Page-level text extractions
= = = = = = =

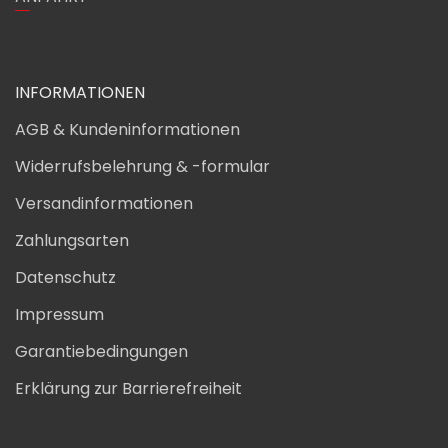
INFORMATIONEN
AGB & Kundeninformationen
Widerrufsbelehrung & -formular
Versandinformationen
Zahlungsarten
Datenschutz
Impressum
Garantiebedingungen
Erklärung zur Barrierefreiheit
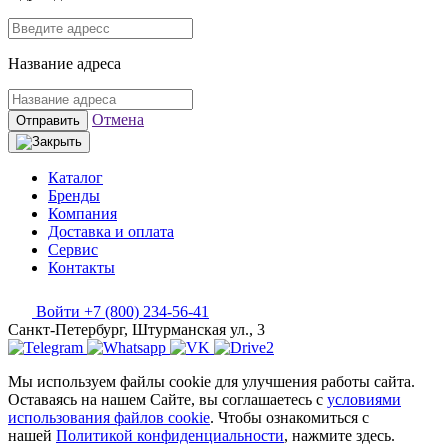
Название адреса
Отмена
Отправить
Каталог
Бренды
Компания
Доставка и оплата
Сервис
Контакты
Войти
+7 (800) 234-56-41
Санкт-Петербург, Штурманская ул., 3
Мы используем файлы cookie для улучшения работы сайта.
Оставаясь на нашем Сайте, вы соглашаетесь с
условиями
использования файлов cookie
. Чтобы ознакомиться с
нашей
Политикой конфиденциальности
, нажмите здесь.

= = = = = = =

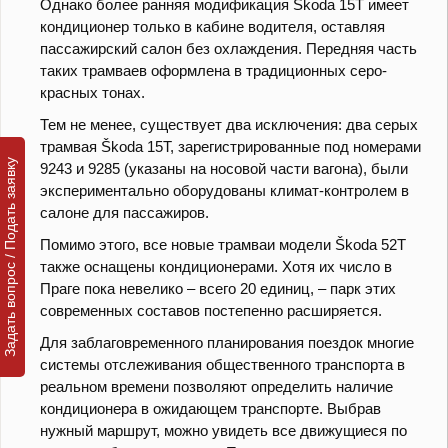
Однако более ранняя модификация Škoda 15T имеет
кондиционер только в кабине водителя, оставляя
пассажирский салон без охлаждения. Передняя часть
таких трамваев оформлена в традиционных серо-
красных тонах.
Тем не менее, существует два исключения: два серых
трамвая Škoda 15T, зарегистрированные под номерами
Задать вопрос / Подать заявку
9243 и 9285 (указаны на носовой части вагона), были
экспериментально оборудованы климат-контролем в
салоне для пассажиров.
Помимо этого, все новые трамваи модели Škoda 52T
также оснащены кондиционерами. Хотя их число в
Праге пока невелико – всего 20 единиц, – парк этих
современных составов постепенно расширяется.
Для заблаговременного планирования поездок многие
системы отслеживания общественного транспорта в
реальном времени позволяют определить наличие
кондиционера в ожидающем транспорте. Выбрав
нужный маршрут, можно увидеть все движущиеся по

= = = = = = =

WORK REQUEST: Using the data above, reproduce exactly the lines between those holding "экспериментально оборудованы климат-контролем" and "кондиционера в ожидающем транспорте. Выбрав", inclusive, and no others.

FINISHED TASK:
экспериментально оборудованы климат-контролем в
салоне для пассажиров.
Помимо этого, все новые трамваи модели Škoda 52T
также оснащены кондиционерами. Хотя их число в
Праге пока невелико – всего 20 единиц, – парк этих
современных составов постепенно расширяется.
Для заблаговременного планирования поездок многие
системы отслеживания общественного транспорта в
реальном времени позволяют определить наличие
кондиционера в ожидающем транспорте. Выбрав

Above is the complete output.